For their annual New Year’s reunion, nine friends travel to a remote lodge in the Scottish Highlands. It becomes even more remote when cut off by a massive blizzard on New Year’s Day, just as Heather and Doug—the two staff who live at the lodge—discover the body of the missing guest.
The bruises on the neck indicate murder, which means the murderer must be one of the people at the lodge, though there is a serial killer on the loose and the possibility of local poachers. The lodge sits on a loch far from the nearest town, with only three staff: Heather the manager, Doug the gamekeeper, and a third staff person who lives in the now-inaccessible town. For this weekend, the exclusive lodge has only two other visitors: an Icelandic couple who keep their distance from the rowdy group of friends.
In their thirties, the nine of them are starting to pull apart, mostly because of the changes that come with aging. The tensions between them become obvious on the train from London. Katie and Miranda have been friends since childhood, Miranda the queen bee who enlivens any gathering and Katie the plain friend. Seven others congregated around them at Oxford: Julian, now married to Miranda; two couples—Giles and Samira with their new baby, Nick and Bo—and Mark who always had a crush on Miranda. The ninth is Emma, Mark’s girlfriend of three years. She’s the one who organised this plush weekend.
The settings—the loch, the trails up the mountain, the glass lodge, individual cabins, the relentless snow—are beautifully and vividly described. Foley keeps up the suspense, not only about who the murderer is but who has been murdered. The suspense is also fed by the gradually emerging backgrounds of the characters. They have secrets, as do we all but some of theirs are pretty ugly. Old resentments, betrayal, and shifting alliances cloud the air.

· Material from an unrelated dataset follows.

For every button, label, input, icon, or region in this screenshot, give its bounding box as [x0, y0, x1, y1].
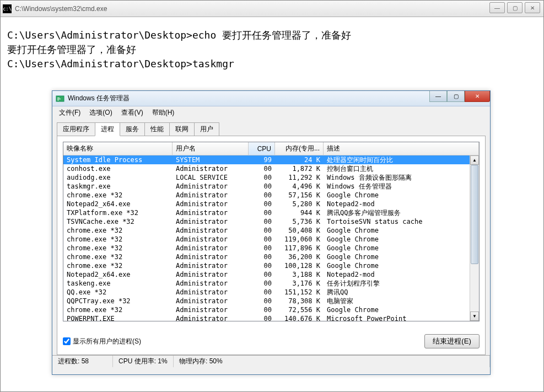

The narrator changes with each chapter, giving us different insights into all the characters. There are flashbacks filling in the characters’ backgrounds and illuminating the difference between the accepted story about an incident and an actual memory from someone who was there.
I generally dislike multiple protagonists. I’m easily confused and they can blur together if the voices are not distinctive. Plus moving around keeps me from bonding with any one character, though that may not be a bad thing in a locked-room story like this, where anyone could be an unreliable narrator. I can also get confused when, as here, chapters bounce back and force between several time periods, in this case the several days around New Year’s.
I wasn’t confused here, though. Each chapter immediately clarifies who is speaking and what day it is. Also, I listened to the audio version which has a different actor for each point-of-view character, so it was more like listening to a play. Their voices did the necessary differentiation; I don’t know how well it would have worked if I’d read the book.
It’s been promoted as a classic locked-room mystery, which it is. I found the puzzle interesting; the characters less so. If you saw gamekeeper and thought D.H. Lawrence, you wouldn’t be far wrong. If you saw queen bee with plain friend and thought of stereotypes, you’d be on target, not just for those two but for everyone.
Beyond that, I simply could not work up sympathy for any of them, especially the nine friends trying to clutch at their youth, their golden days at Oxford. Drinking too much, taking pills, playing childish or teenage games, making risky impulsive decisions: maybe I’m just not the right audience for such characters. On top of that, some of the more extreme antics—no spoilers—seemed implausible to me. The person would surely have died or fallen into a coma.
Still, I enjoyed the twists and turns of the story. Some I saw coming; others took me by surprise. And I loved the descriptions of the loch and surrounding forests.
Do you like a good locked-room mystery? What’s one you can recommend?